Input data –
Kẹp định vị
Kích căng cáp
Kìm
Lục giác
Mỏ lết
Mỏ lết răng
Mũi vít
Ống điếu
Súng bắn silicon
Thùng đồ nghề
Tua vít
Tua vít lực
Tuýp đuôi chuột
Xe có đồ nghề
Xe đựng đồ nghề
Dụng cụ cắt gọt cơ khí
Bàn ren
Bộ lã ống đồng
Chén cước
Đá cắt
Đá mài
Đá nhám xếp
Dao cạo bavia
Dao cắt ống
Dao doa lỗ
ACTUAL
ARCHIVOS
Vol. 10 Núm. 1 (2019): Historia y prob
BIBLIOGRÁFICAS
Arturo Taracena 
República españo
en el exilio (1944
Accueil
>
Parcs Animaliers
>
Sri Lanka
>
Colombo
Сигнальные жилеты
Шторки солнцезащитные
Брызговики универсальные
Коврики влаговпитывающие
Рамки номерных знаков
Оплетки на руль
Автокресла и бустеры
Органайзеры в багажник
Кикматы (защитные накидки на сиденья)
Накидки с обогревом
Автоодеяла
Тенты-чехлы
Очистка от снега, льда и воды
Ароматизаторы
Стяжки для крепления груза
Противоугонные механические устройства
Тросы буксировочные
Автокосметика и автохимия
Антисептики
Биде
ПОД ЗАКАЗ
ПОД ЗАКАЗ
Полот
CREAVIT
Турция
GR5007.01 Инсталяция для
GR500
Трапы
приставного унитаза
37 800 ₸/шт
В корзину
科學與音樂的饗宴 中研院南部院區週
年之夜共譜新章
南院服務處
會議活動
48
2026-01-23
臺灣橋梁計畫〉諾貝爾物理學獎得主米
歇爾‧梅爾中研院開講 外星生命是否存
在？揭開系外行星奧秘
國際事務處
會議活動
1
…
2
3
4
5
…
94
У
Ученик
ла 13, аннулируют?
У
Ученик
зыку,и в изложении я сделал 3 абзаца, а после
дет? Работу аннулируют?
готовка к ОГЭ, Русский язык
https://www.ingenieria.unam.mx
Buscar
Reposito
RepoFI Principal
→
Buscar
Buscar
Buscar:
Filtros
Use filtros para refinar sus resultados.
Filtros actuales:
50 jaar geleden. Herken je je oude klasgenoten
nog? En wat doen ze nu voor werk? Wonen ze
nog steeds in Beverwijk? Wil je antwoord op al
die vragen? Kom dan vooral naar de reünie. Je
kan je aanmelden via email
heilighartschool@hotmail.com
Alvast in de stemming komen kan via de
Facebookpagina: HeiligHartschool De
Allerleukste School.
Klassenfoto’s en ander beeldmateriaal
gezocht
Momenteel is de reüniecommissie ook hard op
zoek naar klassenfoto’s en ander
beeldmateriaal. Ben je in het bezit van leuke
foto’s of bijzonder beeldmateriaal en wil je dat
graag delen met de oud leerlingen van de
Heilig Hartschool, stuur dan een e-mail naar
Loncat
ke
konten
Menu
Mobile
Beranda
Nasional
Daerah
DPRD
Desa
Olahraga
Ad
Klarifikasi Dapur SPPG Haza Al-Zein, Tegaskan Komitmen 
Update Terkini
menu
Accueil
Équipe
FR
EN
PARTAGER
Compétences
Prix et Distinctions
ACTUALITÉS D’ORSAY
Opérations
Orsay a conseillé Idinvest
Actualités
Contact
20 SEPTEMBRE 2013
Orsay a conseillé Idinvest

Brief – Set the records down again in full, exactly as they read.

Result below –
Kẹp định vị
Kích căng cáp
Kìm
Lục giác
Mỏ lết
Mỏ lết răng
Mũi vít
Ống điếu
Súng bắn silicon
Thùng đồ nghề
Tua vít
Tua vít lực
Tuýp đuôi chuột
Xe có đồ nghề
Xe đựng đồ nghề
Dụng cụ cắt gọt cơ khí
Bàn ren
Bộ lã ống đồng
Chén cước
Đá cắt
Đá mài
Đá nhám xếp
Dao cạo bavia
Dao cắt ống
Dao doa lỗ
ACTUAL
ARCHIVOS
Vol. 10 Núm. 1 (2019): Historia y prob
BIBLIOGRÁFICAS
Arturo Taracena 
República españo
en el exilio (1944
Accueil
>
Parcs Animaliers
>
Sri Lanka
>
Colombo
Сигнальные жилеты
Шторки солнцезащитные
Брызговики универсальные
Коврики влаговпитывающие
Рамки номерных знаков
Оплетки на руль
Автокресла и бустеры
Органайзеры в багажник
Кикматы (защитные накидки на сиденья)
Накидки с обогревом
Автоодеяла
Тенты-чехлы
Очистка от снега, льда и воды
Ароматизаторы
Стяжки для крепления груза
Противоугонные механические устройства
Тросы буксировочные
Автокосметика и автохимия
Антисептики
Биде
ПОД ЗАКАЗ
ПОД ЗАКАЗ
Полот
CREAVIT
Турция
GR5007.01 Инсталяция для
GR500
Трапы
приставного унитаза
37 800 ₸/шт
В корзину
科學與音樂的饗宴 中研院南部院區週
年之夜共譜新章
南院服務處
會議活動
48
2026-01-23
臺灣橋梁計畫〉諾貝爾物理學獎得主米
歇爾‧梅爾中研院開講 外星生命是否存
在？揭開系外行星奧秘
國際事務處
會議活動
1
…
2
3
4
5
…
94
У
Ученик
ла 13, аннулируют?
У
Ученик
зыку,и в изложении я сделал 3 абзаца, а после
дет? Работу аннулируют?
готовка к ОГЭ, Русский язык
https://www.ingenieria.unam.mx
Buscar
Reposito
RepoFI Principal
→
Buscar
Buscar
Buscar:
Filtros
Use filtros para refinar sus resultados.
Filtros actuales:
50 jaar geleden. Herken je je oude klasgenoten
nog? En wat doen ze nu voor werk? Wonen ze
nog steeds in Beverwijk? Wil je antwoord op al
die vragen? Kom dan vooral naar de reünie. Je
kan je aanmelden via email
heilighartschool@hotmail.com
Alvast in de stemming komen kan via de
Facebookpagina: HeiligHartschool De
Allerleukste School.
Klassenfoto’s en ander beeldmateriaal
gezocht
Momenteel is de reüniecommissie ook hard op
zoek naar klassenfoto’s en ander
beeldmateriaal. Ben je in het bezit van leuke
foto’s of bijzonder beeldmateriaal en wil je dat
graag delen met de oud leerlingen van de
Heilig Hartschool, stuur dan een e-mail naar
Loncat
ke
konten
Menu
Mobile
Beranda
Nasional
Daerah
DPRD
Desa
Olahraga
Ad
Klarifikasi Dapur SPPG Haza Al-Zein, Tegaskan Komitmen 
Update Terkini
menu
Accueil
Équipe
FR
EN
PARTAGER
Compétences
Prix et Distinctions
ACTUALITÉS D’ORSAY
Opérations
Orsay a conseillé Idinvest
Actualités
Contact
20 SEPTEMBRE 2013
Orsay a conseillé Idinvest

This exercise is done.